Aquí, el sol parece brillar con una intensidad distinta, rebotando en las paredes blancas que nos rodean. Este resplandor no es casualidad; es el alma misma de la Ciudad Blanca, tallada en sillar. El sillar es esa piedra volcánica, porosa y pálida, que nació de las entrañas de los volcanes que vigilan el horizonte, especialmente del imponente Misti.
Caminar por la calle Bolívar es caminar sobre la historia geológica de los Andes convertida en arquitectura colonial. Si te fijas en las fachadas, verás la maestría de los canteros de hace siglos, quienes transformaron la roca ruda en finos encajes de piedra, arcos y portadas que han resistido terremotos y el paso implacable de los años. A muy pocos pasos de aquí, la calle nos conduce hacia una de las maravillas más enigmáticas de América: el Monasterio de Santa Catalina.
Se describe a menudo como una ciudad dentro de otra ciudad, y la descripción no podría ser más precisa. Imagina un recinto amurallado que ocupa toda una manzana, donde durante siglos, cientos de monjas de clausura vivieron en un aislamiento casi total del mundo exterior. Mientras nosotros caminamos por este pavimento moderno, al otro lado de esos altos muros de sillar existe un laberinto de callejuelas estrechas, plazas pintadas de azul y rojo terracota, y jardines que conservan el silencio de la época virreinal.
Pero volvamos a nuestra ubicación actual. La calle Bolívar no es solo un acceso al monasterio; es una arteria que latía con la vida de la nobleza arequipeña. En estas casonas de techos altos y patios empedrados se tejieron alianzas comerciales y se discutieron las ideas de la independencia.

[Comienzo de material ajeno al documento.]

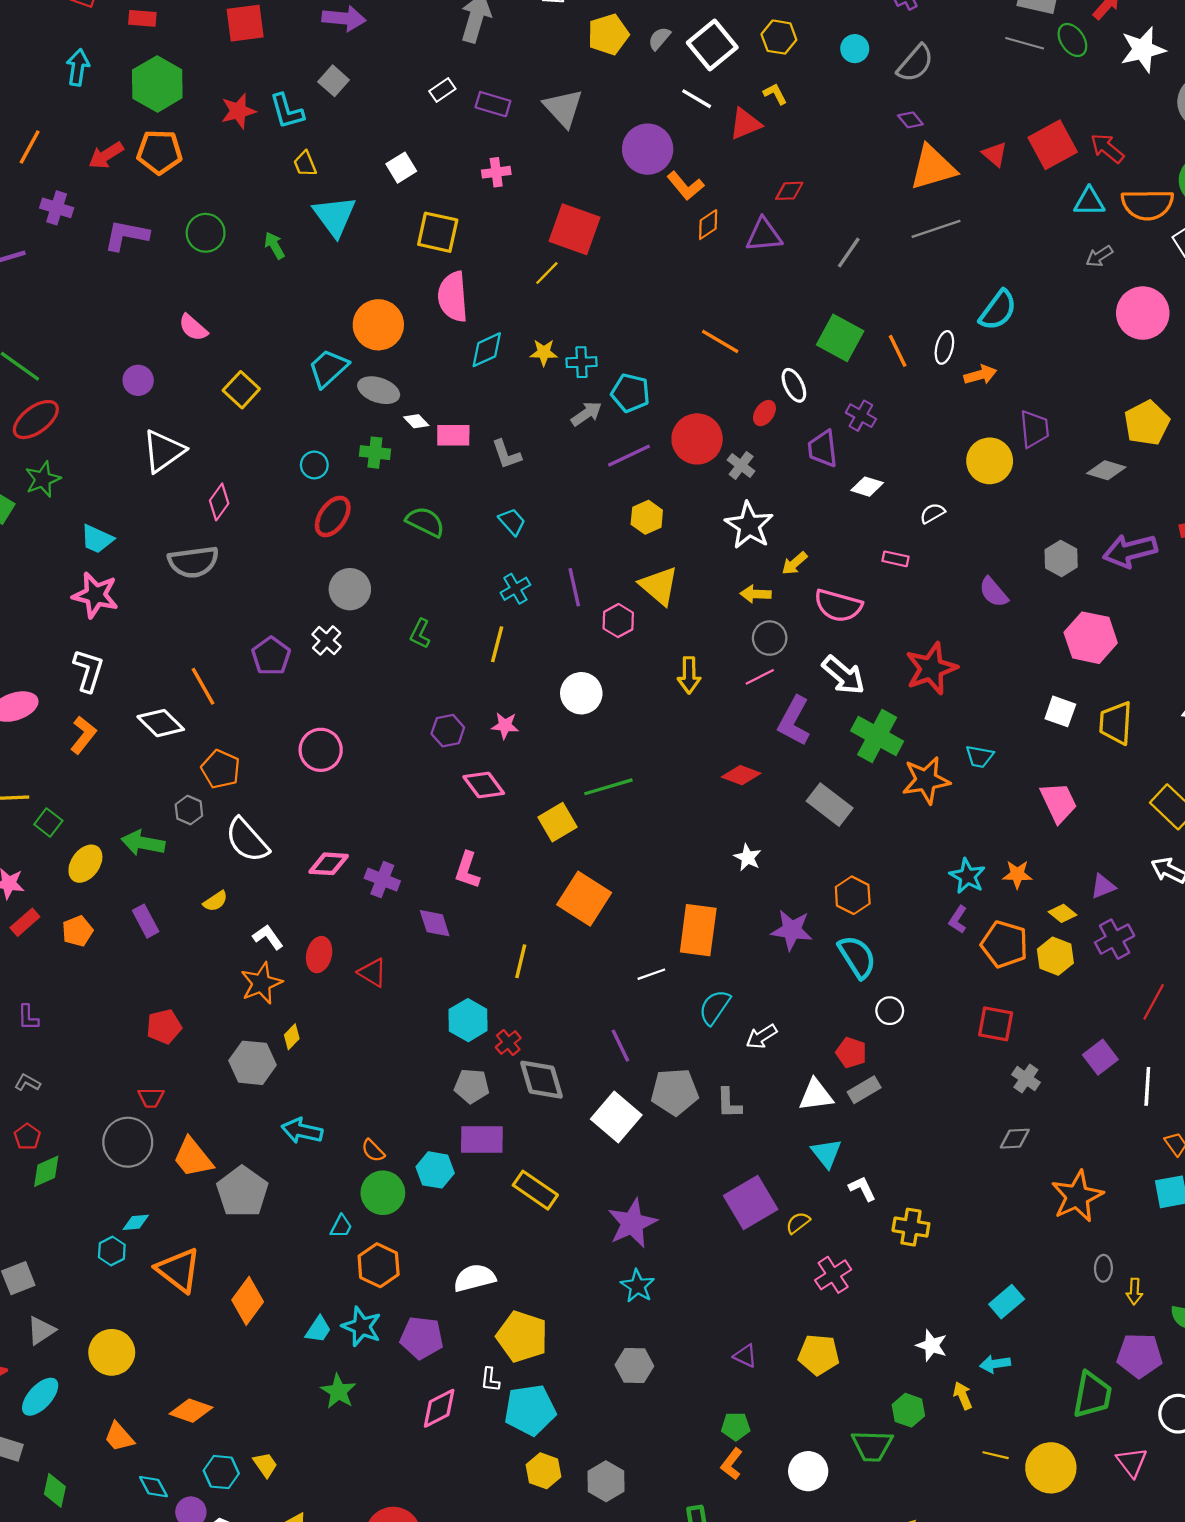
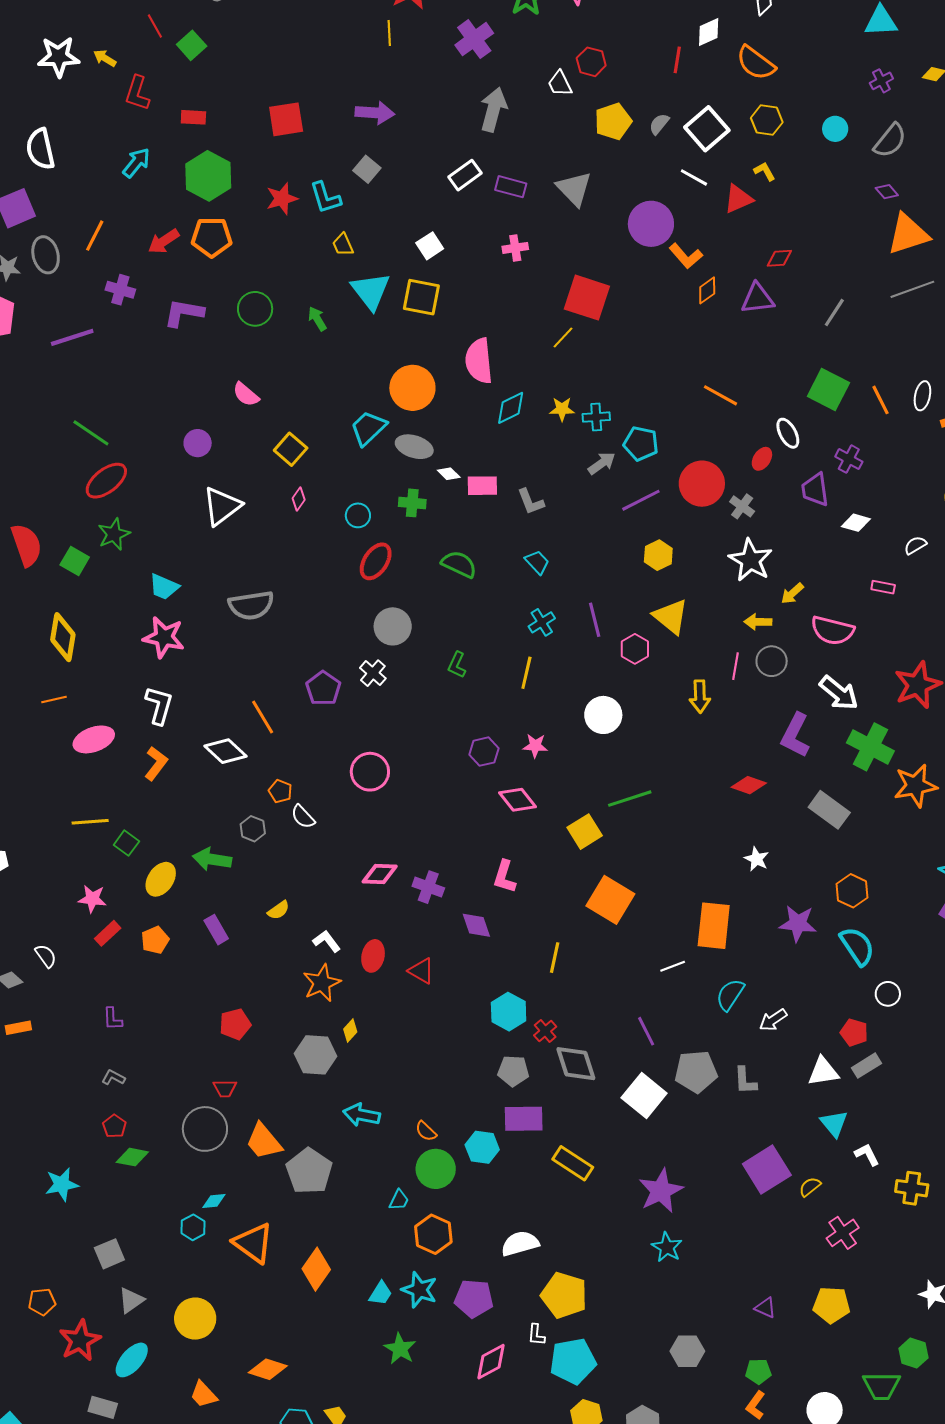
cyan arrow: (78, 67) -> (136, 163), turned 32
white rectangle: (442, 90) -> (465, 175), size x1.4
yellow square: (438, 232) -> (421, 297), moved
pink diamond: (219, 502) -> (299, 499), moved, size x0.7
pink line: (760, 677) -> (735, 666), moved, turned -52
orange pentagon: (221, 769) -> (280, 791), size x0.7
white semicircle: (247, 840) -> (303, 817), moved, size x0.6
green diamond: (46, 1171) -> (132, 1157), turned 36
gray hexagon: (634, 1365) -> (687, 1351), moved

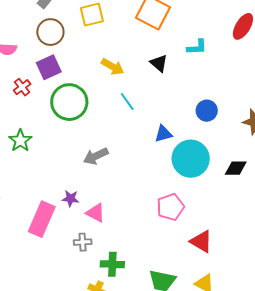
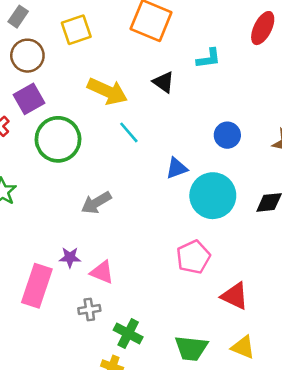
yellow arrow: (113, 67) -> (107, 91), size x1.4
green cross: (112, 264) -> (128, 333), turned 30

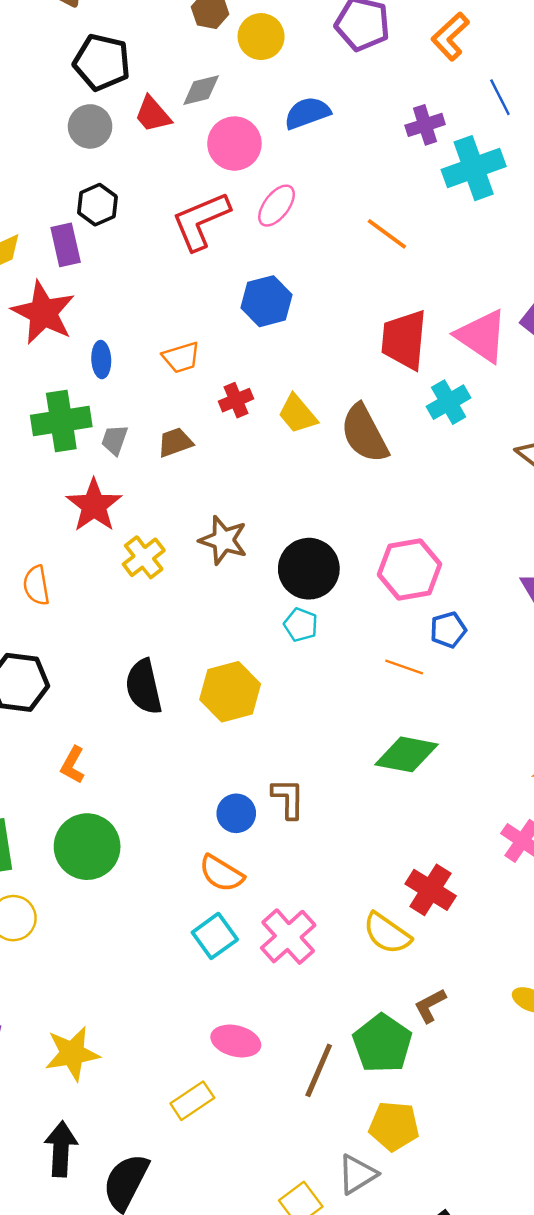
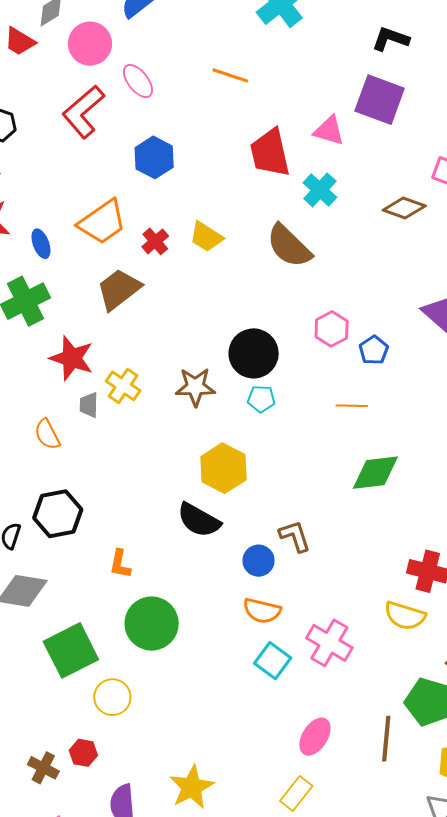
pink ellipse: (277, 206) -> (138, 81), turned -57
pink triangle: (482, 336) -> (329, 131), size x0.7
orange trapezoid: (181, 357) -> (102, 222), size x1.6
brown semicircle: (364, 434) -> (289, 246), moved
gray trapezoid: (115, 440) -> (89, 405), moved
brown trapezoid: (175, 442) -> (119, 289), size x1.6
brown star: (223, 540) -> (195, 387), moved
pink hexagon: (410, 569) -> (332, 329), size x0.7
blue pentagon: (448, 630) -> (374, 350), moved
black semicircle: (144, 687) -> (199, 520), moved, turned -30
pink ellipse: (236, 1041) -> (315, 737), turned -54

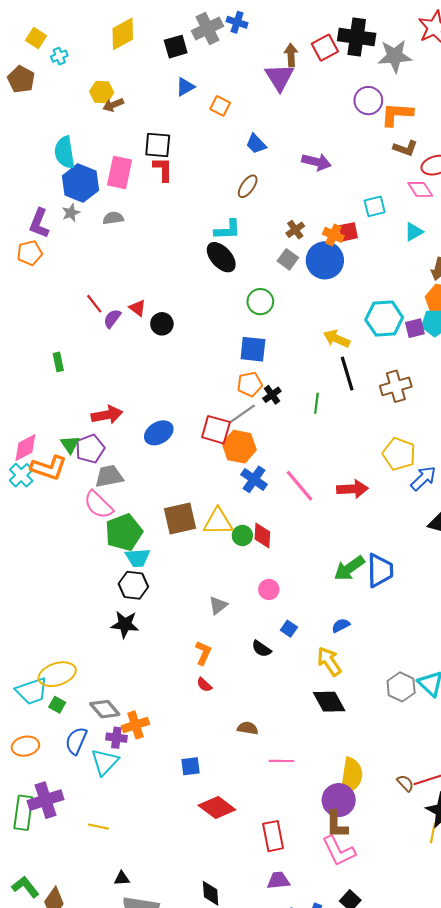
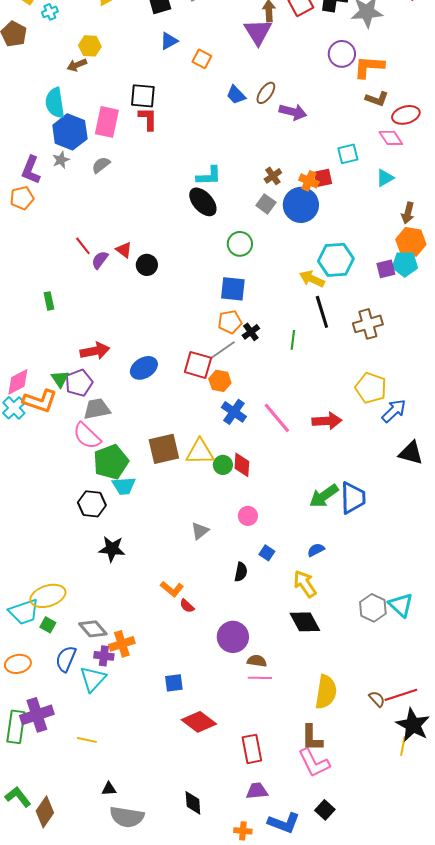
brown arrow: (113, 105) -> (77, 65), moved
brown ellipse: (248, 186) -> (266, 93), moved
gray semicircle: (113, 218) -> (101, 165), turned -30
cyan hexagon: (384, 319) -> (336, 260), moved
orange hexagon: (239, 447) -> (220, 381), size x0.7
black hexagon: (133, 585) -> (92, 504), moved
black semicircle: (261, 649) -> (241, 572), turned -114
orange L-shape: (203, 653) -> (172, 589), moved, turned 105
brown semicircle: (248, 728) -> (257, 661), moved
purple circle: (339, 800) -> (233, 637), moved

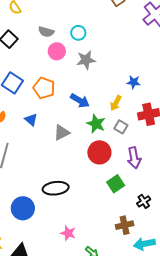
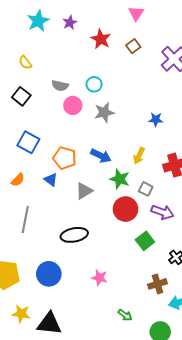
blue star: (134, 82) -> (156, 119), moved
orange pentagon: (44, 88) -> (65, 158), moved
gray square: (121, 127) -> (146, 189), moved
purple arrow: (134, 158) -> (162, 212), turned -55
black ellipse: (56, 188) -> (74, 235), moved
pink star: (68, 233) -> (99, 278), moved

Cada zaguán que ves es una invitación a imaginar el pasado, con el sonido de los carruajes resonando sobre el adoquinado y el aroma de la cocina tradicional, como el rocoto relleno o el adobo, escapando de las picanterías cercanas. Al caminar por aquí, siente la textura de las paredes. Nota cómo el sillar se siente cálido al tacto bajo el sol, pero se vuelve fresco cuando cae la sombra.
Es una piedra viva. Mira hacia arriba y busca los detalles en las cornisas; verás ángeles con rasgos indígenas y flores que no existen en Europa, una prueba del mestizaje cultural que define esta región. Disfruta del ritmo de esta calle.
Aunque estamos en el corazón de una ciudad vibrante, aquí el aire se siente más ligero. Te invito a seguir avanzando, dejando que la blancura de estas paredes guíe tus pasos hacia el monasterio o hacia la Plaza de Armas, mientras el Misti observa tus pasos desde lo alto, tal como lo ha hecho desde el día en que se colocó la primera piedra de esta joya de sillar.